A Assessoria Jurídica Criminal da PGR defendeu o arquivamento do pedido de apuração ao afirmar que os elementos apresentados contra Gilmar Mendes seriam “insuficientes para comprovar, minimamente sequer, que o ministro agiu para beneficiar ilicitamente Ednaldo Rodrigues e sua gestão na CBF”.
“O que se apresenta, isso sim, é questão de índole processual, acerca dos limites do eventual impedimento ou suspeição do julgador, sem nenhuma conotação penal”, acrescentou a PGR.
Entre os elementos mencionados estão a decisão liminar de Gilmar Mendes em favor de Ednaldo Rodrigues e o contrato firmado entre a CBF e o IDP.
As decisões de Gilmar que beneficiaram Ednaldo Rodrigues
Em janeiro de 2024, Gilmar Mendes suspendeu uma decisão do Tribunal de Justiça do Rio de Janeiro (TJ-RJ) que havia determinado o afastamento de Ednaldo Rodrigues da presidência da CBF.
Posteriormente, em maio de 2025, o ministro negou dois novos pedidos que buscavam o afastamento de Ednaldo do cargo.
Em declaração ao UOL, Gilmar negou qualquer conflito de interesses:
“Eu sou sócio do IDP e, em dado momento histórico, o IDP aceitou uma proposta da CBF para realizar os cursos que a CBF Academy fazia.
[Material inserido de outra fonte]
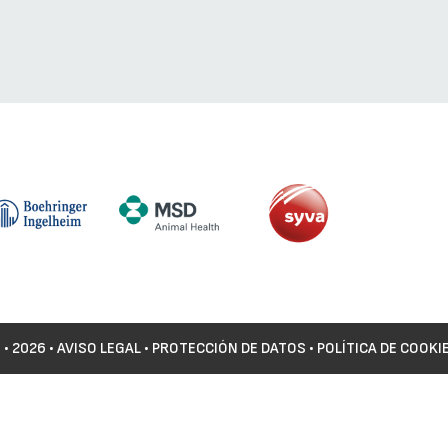
©
• 2026 •
AVISO LEGAL
•
PROTECCIÓN DE DATOS
•
POLÍTICA DE COOKI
Foi somente um contrato de direito privado dirigido pela direção do IDP. Não há nenhum conflito de interesse meu em relação a esta questão. O IDP, como sabem, é uma instituição extremamente conceituada no Brasil e no exterior. E neste caso, na verdade, [o IDP] estava organizando e cedendo seu bom prestígio à CBF, e não o contrário.”
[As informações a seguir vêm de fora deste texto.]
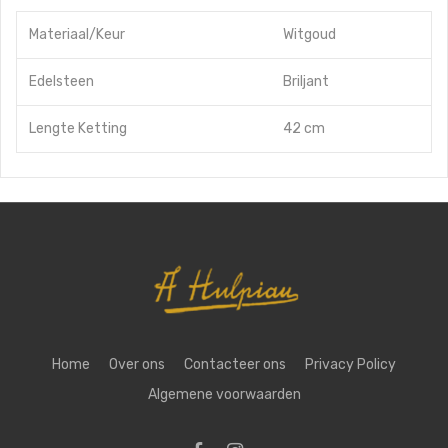
Materiaal/Keur
Witgoud
Edelsteen
Briljant
Lengte Ketting
42 cm
Home
Over ons
Contacteer ons
Privacy Policy
Algemene voorwaarden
Apesar disso, as decisões que mantiveram Ednaldo no cargo desde o início de 2024 foram alvo de desconfiança, principalmente por conta da ligacão direta entre Gilmar e o IDP, do qual é sócio, e de seu filho, Francisco Schertel Mendes, que é o diretor-geral da instituição.
Em 15 de maio de 2025, o TJ-RJ voltou a determinar o afastamento de Ednaldo Rodrigues. Dias depois, em 19 de maio, o dirigente desistiu de tentar retornar ao cargo.
Eta Gilmar Mendes !!!!!!
Que honradez a sua, te pegaram na costumeira sacanagem e seus sócios na ilicitude te absolvendo ! Pobre Brasil !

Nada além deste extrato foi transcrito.